Other circumstances too, combined in their operation, to produce this result. The plan of Lord Dunmore and others, to induce the Indians to co-operate with the English in reducing Virginia to subjection, and defeated by the detection and apprehension of Connoly, was soon after resumed on a more extensive scale. British agents were busily engaged from Canada to the Gulph of Mexico, in endeavoring by immediate presents and the promise of future reward, to excite the savages to a war upon the western frontiers. To accomplish this object, no means which were likely to be of any avail, were neglected to be used. Gratified resentment and the certainty of plunder, were held up to view as present consequences of this measure; and the expulsion of the whites, and the repossession, by the Natives, of the country from which their fathers had been ejected, as its ultimate result.––Less cogent motives might have enlisted them on the side of Great Britain. These were too strong to be resisted by them, and too powerful to be counteracted by any course of conduct, which the colonies could observe towards them; and they became ensnared by the delusive bait, and the insidious promises which accompanied it.

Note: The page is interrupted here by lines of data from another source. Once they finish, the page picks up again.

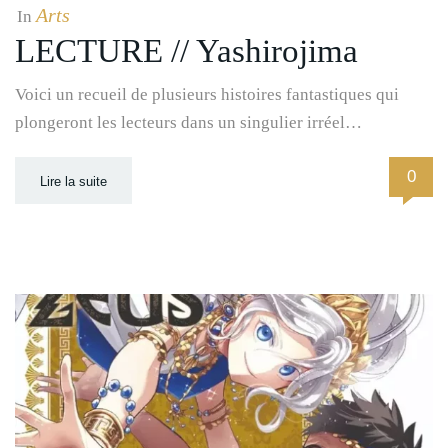
Arts
In
LECTURE // Yashirojima
Voici un recueil de plusieurs histoires fantastiques qui
plongeront les lecteurs dans un singulier irréel…
0
Lire la suite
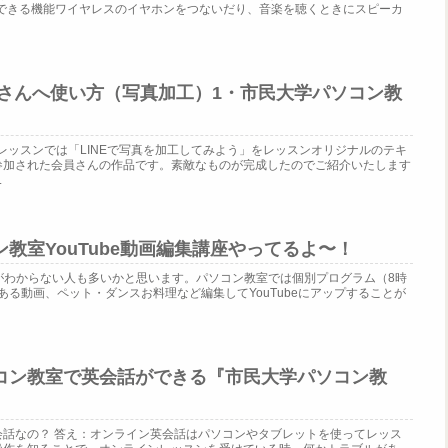
は通信できる機能ワイヤレスのイヤホンをつないだり、音楽を聴くときにスピーカ
者さんへ使い方（写真加工）1・市民大学パソコン教
プレッスンでは「LINEで写真を加工してみよう」をレッスンオリジナルのテキ
参加された会員さんの作品です。素敵なものが完成したのでご紹介いたします
.
教室YouTube動画編集講座やってるよ〜！
り方がわからない人も多いかと思います。パソコン教室では個別プログラム（8時
ある動画、ペット・ダンスお料理など編集してYouTubeにアップすることが
コン教室で英会話ができる『市民大学パソコン教
会話なの？ 答え：オンライン英会話はパソコンやタブレットを使ってレッス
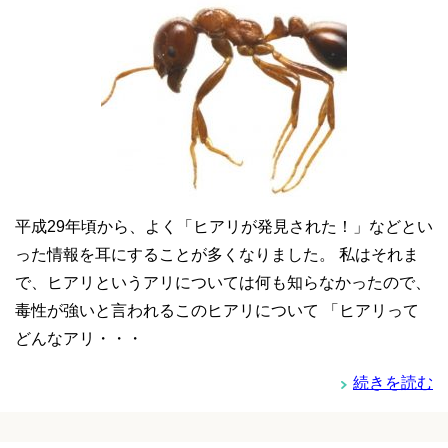
平成29年頃から、よく「ヒアリが発見された！」などとい
った情報を耳にすることが多くなりました。 私はそれま
で、ヒアリというアリについては何も知らなかったので、
毒性が強いと言われるこのヒアリについて 「ヒアリって
どんなアリ・・・
続きを読む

There were in the colonies too, many persons, who from principle or fear, were still attached to the cause of Great Britain; and who not only, did not sanction the opposition of their country to the supremacy of Parliament, 189 but were willing in any wise to lend their aid to the royal cause. Some of those disaffected Americans, (as they were at first denominated) who resided on the frontiers, foreseeing the [141] attachment of the Indians to the side of Britain, and apprehensive that in their inroads, the friends as well as the enemies of that country, might, from the difficulty of discriminating, be exposed to savage fury; and at the same time, sensible that they had become obnoxious to a majority of their neighbors, who were perhaps, too much inclined to practice summary modes of punishment, sought a refuge among the Indians, from those impending evils. In some instances, these persons were under the influence of the most rancorous and vindictive passions, and when once with the savages, strove to infuse those passions into their breasts, and stimulate them to the repetition of those enormities, which had previously, so terribly annoyed the inhabitants of the different frontiers.[1] Thus wrought upon, their inculcated enmity to the Anglo-Americans generally, roused them to action, and the dissonant notes of the war song, resounded in their villages. For a while indeed, they refrained from hostilities against North Western Virginia. It was however, but to observe the progress of passing events, that they might act against the mountain borders, simultaneously with the British on the Atlantic coast; as a premature movement on their part, might, while Virginia was yet at liberty to bear down upon them with concentrated forces, bring upon their towns the destruction which had so appallingly threatened them after the battle at Point Pleasant.